▸ Work to be completed:
The answer is to be the lines below that lie between the line holding "mozzarella, salsa tari." and the line holding "ALTRO DALL'AU", inclusive, transcribed exactly and free of pictures.

(Extracted page text data)
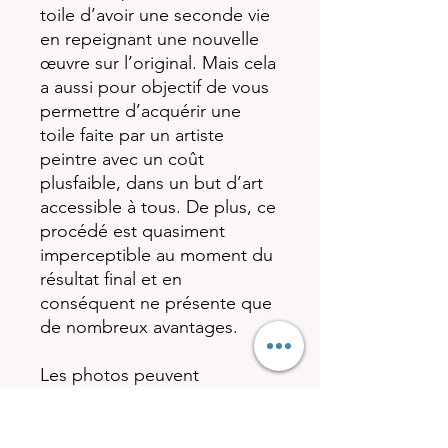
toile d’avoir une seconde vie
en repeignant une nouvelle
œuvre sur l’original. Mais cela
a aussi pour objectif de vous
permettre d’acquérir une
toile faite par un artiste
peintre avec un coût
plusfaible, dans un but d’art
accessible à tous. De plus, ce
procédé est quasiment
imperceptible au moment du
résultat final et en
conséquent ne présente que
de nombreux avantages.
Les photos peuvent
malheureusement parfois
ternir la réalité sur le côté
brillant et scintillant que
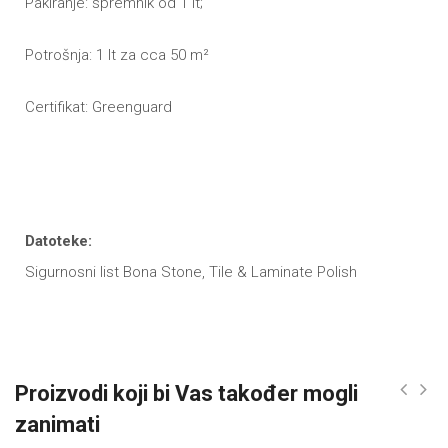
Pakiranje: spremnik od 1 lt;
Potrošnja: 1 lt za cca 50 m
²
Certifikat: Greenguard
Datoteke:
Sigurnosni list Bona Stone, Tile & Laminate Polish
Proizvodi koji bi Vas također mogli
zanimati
---
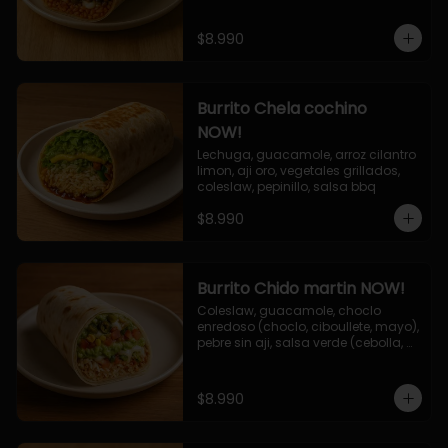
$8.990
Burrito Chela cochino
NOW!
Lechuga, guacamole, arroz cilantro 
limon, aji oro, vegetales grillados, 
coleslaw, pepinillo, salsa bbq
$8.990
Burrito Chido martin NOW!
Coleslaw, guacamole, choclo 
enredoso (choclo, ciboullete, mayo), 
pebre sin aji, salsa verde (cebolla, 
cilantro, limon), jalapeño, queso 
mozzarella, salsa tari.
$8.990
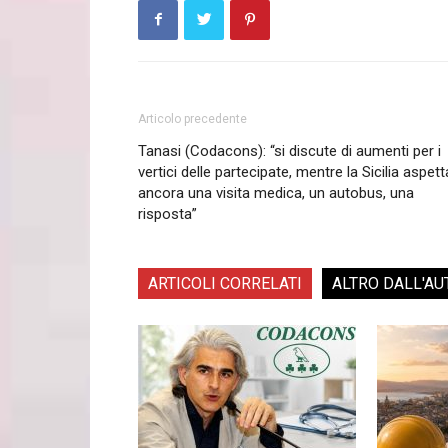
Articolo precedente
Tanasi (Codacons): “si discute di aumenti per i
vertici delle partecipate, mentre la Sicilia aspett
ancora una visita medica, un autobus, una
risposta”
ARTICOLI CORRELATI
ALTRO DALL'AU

▸ Response to this task:
mozzarella, salsa tari.
$8.990
Articolo precedente
Tanasi (Codacons): “si discute di aumenti per i
vertici delle partecipate, mentre la Sicilia aspett
ancora una visita medica, un autobus, una
risposta”
ARTICOLI CORRELATI
ALTRO DALL'AU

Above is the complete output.